The unintended consequences of refrigeration and freezing technology is the topic of this year’s Harrison Lecture, held as part of Barwon Health and Deakin University Research Week 2017.
Research Week, from Monday 13 November to Friday 17 November, showcases the research activities of Barwon Health and Deakin and includes guest lectures by prominent Geelong researchers, various presentations, and education sessions aimed at early researchers.
The 2017 Harrison Lecture, “Harrison’s Gift? Frozen Life in a Melting World”, explores how, in an age of global warming and melting ice-caps, freezing can be a technology of deferral – putting off the extinction of species or extending human fertility – but also delaying critical action on climate change.
It was presented by Deakin medical and cultural anthropologist Professor Emma Kowal from the Alfred Deakin Institute for Citizenship and Globalisation (ADI), convenor of the Deakin Science and Society Network.
“James Harrison is known for building the first commercial ice making facility in the world at Rocky Point on the Barwon River. Along with other refrigeration pioneers, he helped create the infrastructure of many things we take for granted, from fresh food to air-conditioning to vaccination.
But cooling has a dark side. In a twist of fate that James Harrison could not have predicted, cooling technologies now account for over 20 per cent of electricity usage, endangering our warm future.”
– Professor Emma Kowal
A former medical doctor and public health researcher in Indigenous health settings in Australia, Professor Kowal’s work focuses on two major anthropological streams: indigenous health and Australian race relations; and the social study of genomics, biomedical research, bioethics and public health, particularly in understanding the implications of the increasing use of genetic science for Indigenous health and ancestry.
She has been Convenor of the Asia-Pacific Science, Technology and Society Network, Convener of Deakin’s Science and Society Network and founding Deputy Director of the National Centre for Indigenous Genomics, the first Indigenous-governed genome facility in the world.
The author of “Trapped in the Gap: Doing Good in Indigenous Australia”, Professor Kowal recently co-edited “Cryopolitics: Frozen Life in a Melting World”, a collection of essays from experts in anthropology, history of science, environmental humanities, and indigenous studies examining the political and cultural consequences of extending life and deferring death through freezing.
Professor Kowal co-edited the book with long-term collaborator Professor Joanna Radin, an expert in the history of science and medicine from Yale University in the US.
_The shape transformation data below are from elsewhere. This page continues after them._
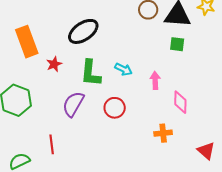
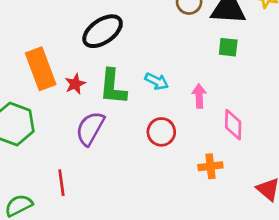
orange rectangle: (27, 42) -> (41, 69), moved
red star: (54, 64) -> (75, 84), moved
red circle: (115, 108) -> (161, 132), moved

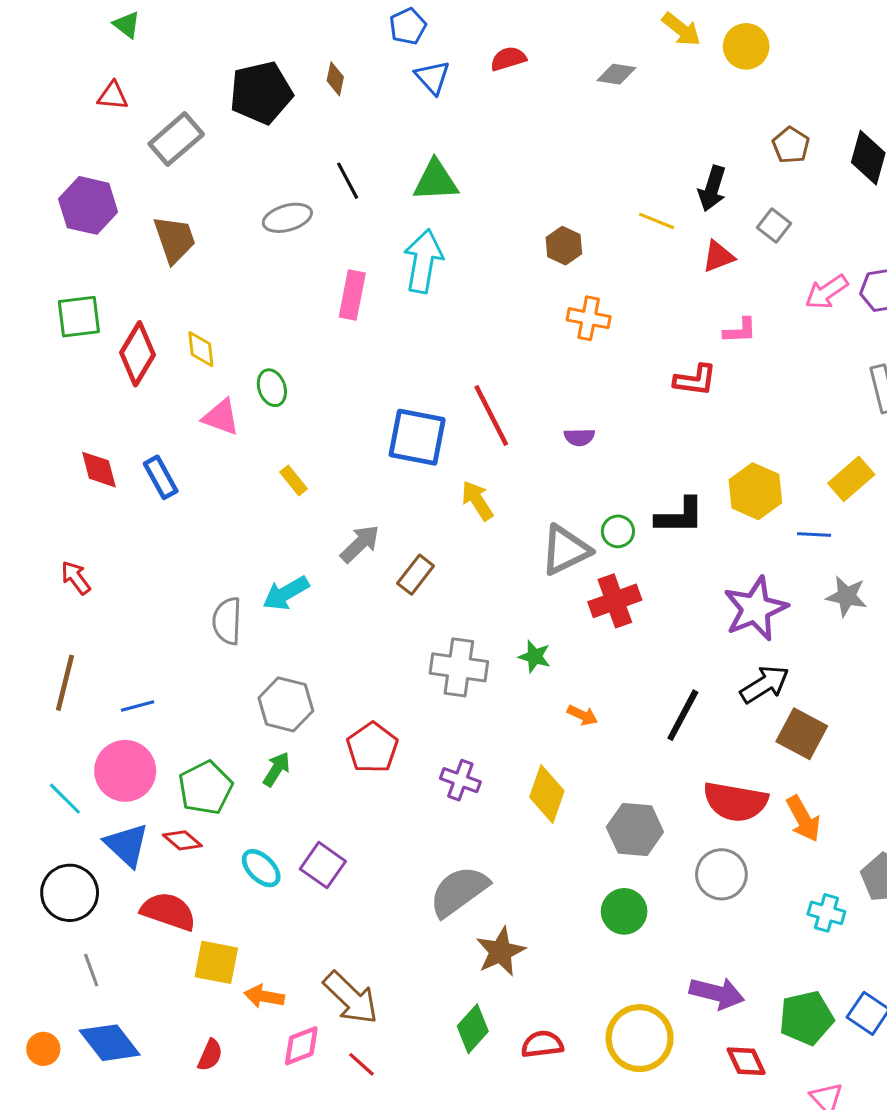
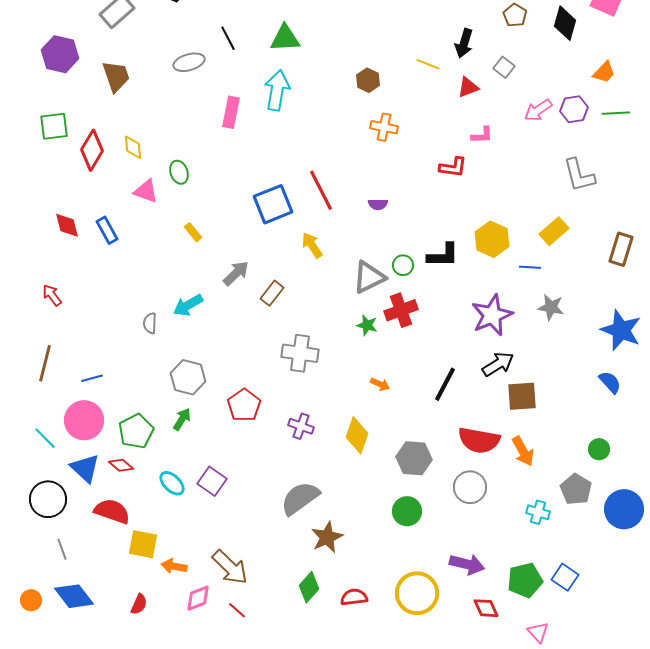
blue square: (417, 437) -> (273, 204), turned -33
gray semicircle: (227, 621) -> (150, 323), size x0.7
green star: (535, 657) -> (367, 325), moved
brown square: (802, 734) -> (522, 396), turned -32

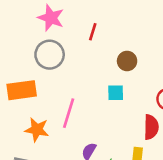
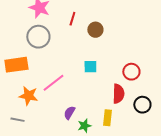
brown circle: (127, 61) -> (95, 30), moved
pink line: (69, 113) -> (53, 83), turned 35

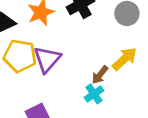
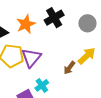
cyan cross: (94, 94) -> (42, 85), moved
She said her Harrison Lecture would be a “reflective talk” on subjects raised in the book, as well her own work in this area.
“A lot of my research focuses on the impact of genomics on Australia’s indigenous people,” Professor Kowal said.
“One of my main projects for the past seven years has centred on a large collection of blood samples from dozens of Indigenous communities in the 1960s and 70s and preserved in freezers in Canberra for half a century.
“All the while they’ve been frozen, the world outside the freezer has been changing dramatically, and the samples have taken on a different meaning. Advancing technology now means they can be used to generate new kinds of insights into population histories and, looking to the future, medical advances such as precision medicine. And advancing ethics means that we understand Indigenous people should be in control of research that seeks to benefit them.
“The fact that these blood samples have been preserved meant that something had to be done to decide what happened to them. This led to the development of the National Centre for Indigenous Genomics, which has pioneered new ethical frameworks that have had international influence on how this kind of research is done.”